» **WHAT IS NEEDED**: The answer must be the full data, restated word for word, with no pictures in it.

------ RECORD SET

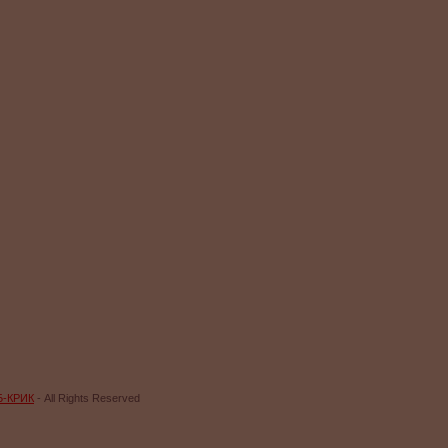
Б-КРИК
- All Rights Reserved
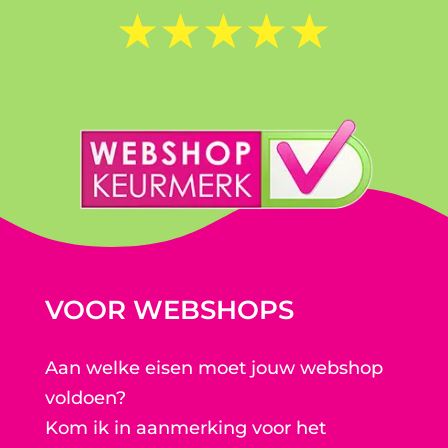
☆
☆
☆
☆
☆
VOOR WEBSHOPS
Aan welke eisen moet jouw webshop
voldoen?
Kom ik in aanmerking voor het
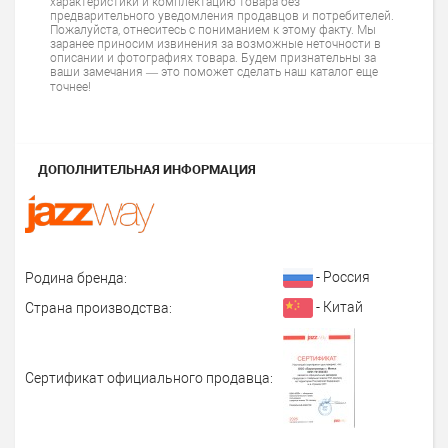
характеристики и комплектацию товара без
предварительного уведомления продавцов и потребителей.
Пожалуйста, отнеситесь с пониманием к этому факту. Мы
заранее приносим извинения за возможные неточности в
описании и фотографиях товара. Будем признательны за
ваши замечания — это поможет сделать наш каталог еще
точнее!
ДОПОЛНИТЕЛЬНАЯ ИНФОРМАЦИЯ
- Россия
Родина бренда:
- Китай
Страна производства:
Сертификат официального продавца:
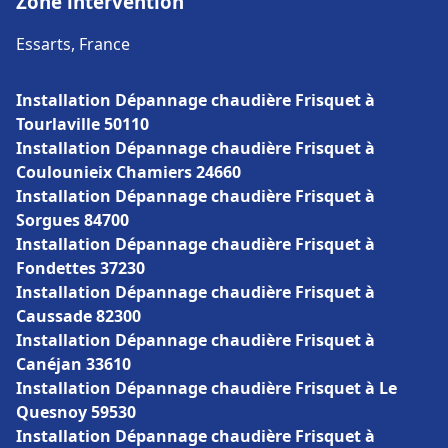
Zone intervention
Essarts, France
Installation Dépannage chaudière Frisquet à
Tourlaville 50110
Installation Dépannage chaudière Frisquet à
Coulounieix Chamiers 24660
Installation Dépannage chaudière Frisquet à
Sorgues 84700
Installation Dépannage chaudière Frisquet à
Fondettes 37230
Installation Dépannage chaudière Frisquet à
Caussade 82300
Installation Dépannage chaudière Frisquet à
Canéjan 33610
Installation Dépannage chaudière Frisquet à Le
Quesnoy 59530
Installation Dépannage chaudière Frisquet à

------------

» **SOLUTION TO THIS PROBLEM**:
Б-КРИК
- All Rights Reserved
☆
☆
☆
☆
☆
VOOR WEBSHOPS
Aan welke eisen moet jouw webshop
voldoen?
Kom ik in aanmerking voor het
характеристики и комплектацию товара без
предварительного уведомления продавцов и потребителей.
Пожалуйста, отнеситесь с пониманием к этому факту. Мы
заранее приносим извинения за возможные неточности в
описании и фотографиях товара. Будем признательны за
ваши замечания — это поможет сделать наш каталог еще
точнее!
ДОПОЛНИТЕЛЬНАЯ ИНФОРМАЦИЯ
- Россия
Родина бренда:
- Китай
Страна производства:
Сертификат официального продавца:
Zone intervention
Essarts, France
Installation Dépannage chaudière Frisquet à
Tourlaville 50110
Installation Dépannage chaudière Frisquet à
Coulounieix Chamiers 24660
Installation Dépannage chaudière Frisquet à
Sorgues 84700
Installation Dépannage chaudière Frisquet à
Fondettes 37230
Installation Dépannage chaudière Frisquet à
Caussade 82300
Installation Dépannage chaudière Frisquet à
Canéjan 33610
Installation Dépannage chaudière Frisquet à Le
Quesnoy 59530
Installation Dépannage chaudière Frisquet à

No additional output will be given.